The fireside chat with John Donovan from AT&T -John Donovan spoke to how to go about a lot of things including 4G connection speeds, being able to watch TV with personalized ads and understanding blockchain. His words of encouragement were to “change your mindset” and don't get discouraged in learning about blockchain. He added, “It’s okay if you don't understand what’s being said, eventually, you will catch up. ...Don’t opt out by saying I’m not a tech person.”
Personal Growth after Blockland Cleveland
As a newbie and someone who would have said I’m not a tech person (no longer saying that), I can say that I did learn a lot about blockchain, how it will affect us as citizens, cryptocurrency and a few things about Cleveland that I didn’t know. Plus I met so many cool people from all over the US and Canada.
As a result of attending, I now have a digital wallet with cryptocurrency in it. It’s only a couple of dollars but its a start. I am also an investor in cryptocurrency, again I took baby steps I’m not sitting on thousands of dollars of Bitcoin or anything but maybe one day.
I understand how we are moving from having our info and data stored in one centralized and hackable place to decentralize network. Blockchain is said to be un-hackable and will only have pieces of info stored on each block. So in order to have all of your info at risk, multiple blocks across multiple computers, across various chains happening all at the same time would have to be attacked to get your info. Think about all the data and files we have stored in the cloud, the news stories and emails we get that one company was hacked and now your info is at risk)

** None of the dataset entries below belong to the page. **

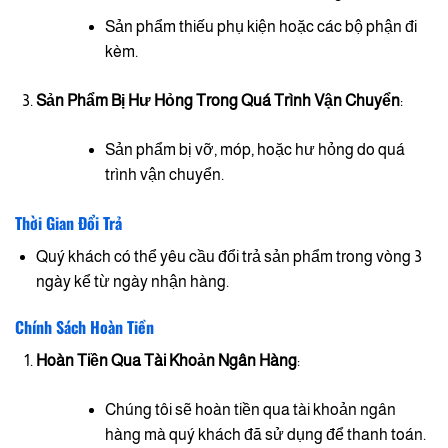
Sản phẩm thiếu phụ kiện hoặc các bộ phận đi
kèm.
Sản Phẩm Bị Hư Hỏng Trong Quá Trình Vận Chuyển
:
Sản phẩm bị vỡ, móp, hoặc hư hỏng do quá
trình vận chuyển.
Thời Gian Đổi Trả
Quý khách có thể yêu cầu đổi trả sản phẩm trong vòng 3
ngày kể từ ngày nhận hàng.
Chính Sách Hoàn Tiền
Hoàn Tiền Qua Tài Khoản Ngân Hàng
:
Chúng tôi sẽ hoàn tiền qua tài khoản ngân
hàng mà quý khách đã sử dụng để thanh toán.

I am also able to understand, see opportunities to create projects or initiatives to help my friends and clients that have small businesses. I truly believe that if we as a community begin to embrace this technology and other incentives earlier we’ll be able to access support and monies that will make it easier to grow our locally-owned, women-owned, and black-owned businesses more independently which in turn will strengthen our communities.
How can I learn more?
There are lot of YouTube videos, books are articles about blockchain out there. Here are a few resources to get you started.
Nova — What is Blockchain? Available on your local PBS station or on the PBS website.
Netflix series Explained Check out episode 5 on Cryptocurrency
Blockchain Revolution- I haven’t read it yet but this book that was referred to many times at the conference. One of the authors, Alex Tapscott, also spoke at Blockland Cleveland.
In closing, the biggest thing that I learned by attending Blockland Cleveland is to not let my words and thoughts sacrifice my seat at the table. As expected the majority of the attendees were white and there were more men than women. Words like diversity or People of Color were used to speak on including more white women or people of Asia, or Indian descent.
We are still in the early stages of Cleveland becoming Blockland and Blockchain technology with many seats still available at the table. I would hope that if you are reading this you consider how you can embrace, learn about or get a seat at the Blockchain table.